**WORK ORDER**
Take the line that contains "Task: Click on the How was lunch?" and each line after it in the material below, and transcribe them exactly, stopping at the end.
++++ GIVEN ENTRIES
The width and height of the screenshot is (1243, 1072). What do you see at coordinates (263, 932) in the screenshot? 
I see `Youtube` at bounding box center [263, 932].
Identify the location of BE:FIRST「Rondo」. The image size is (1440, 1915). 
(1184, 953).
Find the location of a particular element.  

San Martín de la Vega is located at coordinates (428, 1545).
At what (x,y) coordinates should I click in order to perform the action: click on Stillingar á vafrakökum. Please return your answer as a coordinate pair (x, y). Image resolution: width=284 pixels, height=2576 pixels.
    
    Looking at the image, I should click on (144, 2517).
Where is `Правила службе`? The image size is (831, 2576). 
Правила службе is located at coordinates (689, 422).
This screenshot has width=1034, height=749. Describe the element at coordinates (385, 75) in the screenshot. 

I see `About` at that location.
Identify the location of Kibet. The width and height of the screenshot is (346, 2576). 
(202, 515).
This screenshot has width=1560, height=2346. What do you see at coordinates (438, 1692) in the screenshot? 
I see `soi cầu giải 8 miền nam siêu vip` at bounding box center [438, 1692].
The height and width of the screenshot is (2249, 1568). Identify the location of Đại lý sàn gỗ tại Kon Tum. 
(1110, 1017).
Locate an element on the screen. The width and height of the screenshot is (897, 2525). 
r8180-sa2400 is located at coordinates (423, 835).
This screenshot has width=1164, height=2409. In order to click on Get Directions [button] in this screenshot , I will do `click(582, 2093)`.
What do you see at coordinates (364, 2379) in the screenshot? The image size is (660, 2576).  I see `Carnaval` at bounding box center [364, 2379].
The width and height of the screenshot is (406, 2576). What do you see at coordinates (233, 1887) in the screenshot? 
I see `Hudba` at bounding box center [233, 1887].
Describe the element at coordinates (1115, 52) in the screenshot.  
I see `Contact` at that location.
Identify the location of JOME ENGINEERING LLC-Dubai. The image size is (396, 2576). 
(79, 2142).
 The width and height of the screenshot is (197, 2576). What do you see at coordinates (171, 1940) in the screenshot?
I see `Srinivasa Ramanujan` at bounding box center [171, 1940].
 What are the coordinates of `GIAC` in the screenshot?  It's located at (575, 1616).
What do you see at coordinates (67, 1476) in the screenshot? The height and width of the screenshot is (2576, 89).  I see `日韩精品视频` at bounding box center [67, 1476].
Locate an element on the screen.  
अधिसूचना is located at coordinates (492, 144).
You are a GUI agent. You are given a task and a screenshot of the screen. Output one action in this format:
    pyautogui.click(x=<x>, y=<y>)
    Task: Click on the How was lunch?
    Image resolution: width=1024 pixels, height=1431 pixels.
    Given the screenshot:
++++++++
**RESULT FOR THIS EXERCISE**
    Task: Click on the How was lunch?
    Image resolution: width=1024 pixels, height=1431 pixels.
    Given the screenshot:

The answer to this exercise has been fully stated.